▶ _YOUR ASSIGNMENT_
In the listing below, find the line containing "Как работают комиссионные" and the line containing "Комиссионки". Repeat exactly those two lines and every line between them, nothing more.

▶ _EXERCISE INPUTS_
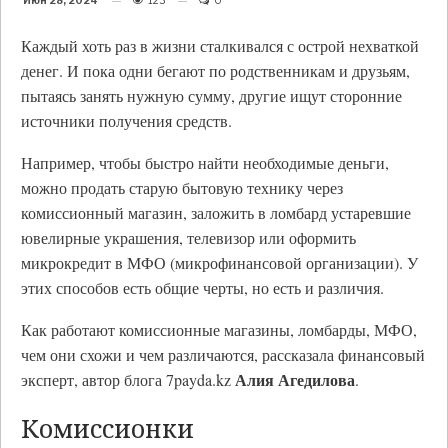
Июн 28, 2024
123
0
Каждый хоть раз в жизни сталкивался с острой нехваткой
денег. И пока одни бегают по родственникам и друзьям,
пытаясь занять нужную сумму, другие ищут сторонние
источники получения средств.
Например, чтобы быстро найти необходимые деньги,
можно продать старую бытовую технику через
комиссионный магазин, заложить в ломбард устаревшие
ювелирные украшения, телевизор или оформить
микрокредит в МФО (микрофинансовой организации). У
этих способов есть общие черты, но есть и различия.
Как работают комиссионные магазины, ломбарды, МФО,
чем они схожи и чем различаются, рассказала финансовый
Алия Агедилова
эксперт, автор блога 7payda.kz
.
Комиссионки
--
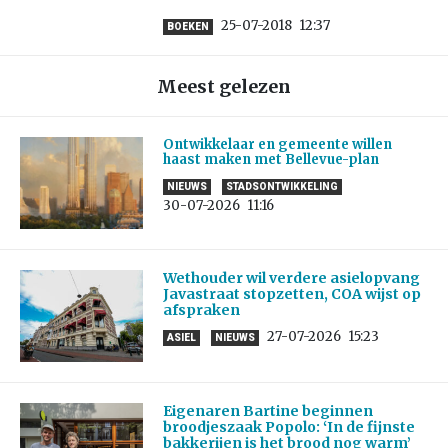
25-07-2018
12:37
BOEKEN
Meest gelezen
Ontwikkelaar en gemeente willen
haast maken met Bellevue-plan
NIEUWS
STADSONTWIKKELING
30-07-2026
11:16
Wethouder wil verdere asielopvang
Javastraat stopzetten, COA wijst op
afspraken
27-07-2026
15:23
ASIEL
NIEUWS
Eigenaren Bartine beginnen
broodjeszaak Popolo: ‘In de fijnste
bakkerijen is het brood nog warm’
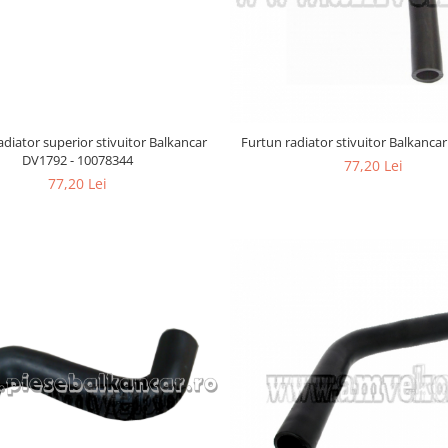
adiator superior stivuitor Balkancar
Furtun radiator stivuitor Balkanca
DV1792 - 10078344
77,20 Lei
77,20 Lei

▶ _THE COMPLETED TASK_
Как работают комиссионные магазины, ломбарды, МФО,
чем они схожи и чем различаются, рассказала финансовый
Алия Агедилова
эксперт, автор блога 7payda.kz
.
Комиссионки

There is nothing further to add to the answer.